In pratica gli Usa chiamano il resto del mondo a pagare il conto per tappare le falle del sistema selvaggio e senza controlli che hanno messo in piedi, e che ha già causato danni enormi in tutto il pianeta. L'assenza di regole è stata sfruttata in primo luogo dalle banche di Wall Street per attrarre capitali da tutto il pianeta. Un flusso gigantesco che ha permesso agli statunitensi di vivere e di consumare per vent'anni al di sopra delle proprie disponibilità, indebitandosi con il resto del mondo e con il Sud in particolare, come testimonia il gigantesco deficit commerciale con la Cina.

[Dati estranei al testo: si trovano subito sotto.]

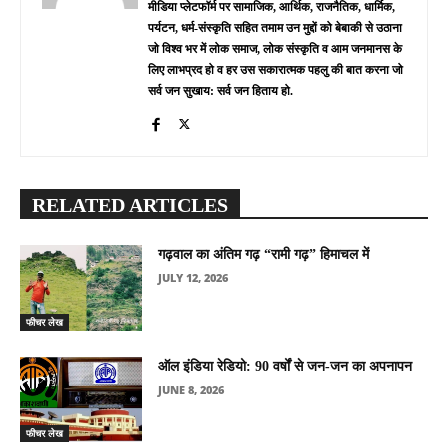
मीडिया प्लेटफॉर्म पर सामाजिक, आर्थिक, राजनैतिक, धार्मिक,
पर्यटन, धर्म-संस्कृति सहित तमाम उन मुद्दों को बेबाकी से उठाना
जो विश्व भर में लोक समाज, लोक संस्कृति व आम जनमानस के
लिए लाभप्रद हो व हर उस सकारात्मक पहलु की बात करना जो
सर्व जन सुखाय: सर्व जन हिताय हो.
RELATED ARTICLES
गढ़वाल का अंतिम गढ़ “रामी गढ़” हिमाचल में
JULY 12, 2026
फीचर लेख
ऑल इंडिया रेडियो: 90 वर्षों से जन-जन का अपनापन
JUNE 8, 2026
फीचर लेख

Ora i nodi di questa economia virtuale fatta di debiti e di finanza vengono al pettine. E' bastata una frenata nei consumi Usa, e in particolare nel settore immobiliare, per scatenare la crisi dei mutui subprime e poi dell'intera economia. Gli ultimi dati segnalano che il rapporto tra debito e PIL potrebbe superare il 100%, quello tra deficit e PIL il 6 o 7%. Delle cifre impensabili per qualunque Paese dell'Unione Europea - tranne l'Italia... - che per molto meno incorrerebbe nelle procedure di infrazione per violazione dei parametri di Maastricht. Valori dei fondamentali economici che per qualunque Paese del Sud implicherebbero un intervento pesantissimo del FMI per rimettere in sesto i conti.

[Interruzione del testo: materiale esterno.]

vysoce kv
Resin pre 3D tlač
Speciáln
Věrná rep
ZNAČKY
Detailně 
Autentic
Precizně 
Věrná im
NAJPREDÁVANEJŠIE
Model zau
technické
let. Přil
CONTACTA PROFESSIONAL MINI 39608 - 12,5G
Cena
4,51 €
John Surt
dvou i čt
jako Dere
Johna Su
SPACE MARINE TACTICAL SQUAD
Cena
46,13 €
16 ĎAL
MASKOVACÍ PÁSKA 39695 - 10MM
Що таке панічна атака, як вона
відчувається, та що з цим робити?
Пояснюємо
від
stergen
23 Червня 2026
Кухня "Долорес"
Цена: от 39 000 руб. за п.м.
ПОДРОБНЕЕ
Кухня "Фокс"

Ancora quest'anno il FMI ha chiesto al Burundi di privatizzare il proprio settore del caffè. Delle condizionalità e una visione liberista dell'economia che sono duramente criticate da diversi anni, e che oggi sprofondano nel ridicolo davanti alle nazionalizzazioni in corso negli Usa. Un Paese che detiene tutt'ora un potere di veto sulle decisioni dello stesso FMI. Una situazione anacronistica rispetto al contesto economico e geopolitico internazionale, che permette all'economia Usa di non essere sottoposta ad alcun controllo, di non dovere rimettere in discussione le regole del gioco anche quando fallisce, ma di limitarsi a battere cassa ai Paesi del G7, sotto la minaccia implicita di un crollo dell'intero sistema in caso di diniego.
Resta da vedere se i Paesi occidentali, già impelagati in una fase recessiva, potranno fare molto. Sarebbe probabilmente più saggio provare a rivolgersi alle economie emergenti, le sole che al momento sembrano disporre dei capitali sufficienti per soccorrere la finanza statunitense, come hanno già fatto in parte con i loro fondi sovrani. Ma se il pubblico deve intervenire per riparare agli errori del privato, se tutto il mondo sta pagando e dovrà pagare i costi di una crisi nata dalla deregolamentazione e dall'avidità dei grandi attori della finanza, allora è il caso di ammettere pubblicamente che la fase storico-economica neoliberista è chiusa e che è necessario ridiscutere il ruolo del pubblico, e in particolare quello di regolamentazione, vigilanza e controllo sui privati. Ogni salvataggio pubblico dovrà richiedere in futuro condizioni pesanti che vincolino il settore privato a comportamenti trasparenti e virtuosi, mettendo al bando per sempre il casinò finanziario globale, e altri aiuti al governo Usa dovranno comportare che Washington accetti la revisione della governance economica e finanziaria globale.
In alternativa, se non si vogliono tali condizioni, per salvare l'economia statunitense si può sempre sperare in altri (improbabili) strumenti, magari provenienti dall'iniziativa dei privati, così da non sconfessare del tutto i dogmi del liberismo. Considerati gli attuali flussi dei capitali internazionali e la situazione delle economie nazionali, a distanza di un ventennio da "Usa for Africa" di Michael Jackson e Bono Vox, aspettiamo di vedere i cantanti asiatici e africani riuniti in un "Third World for Wall Street" in uscita il prossimo Natale.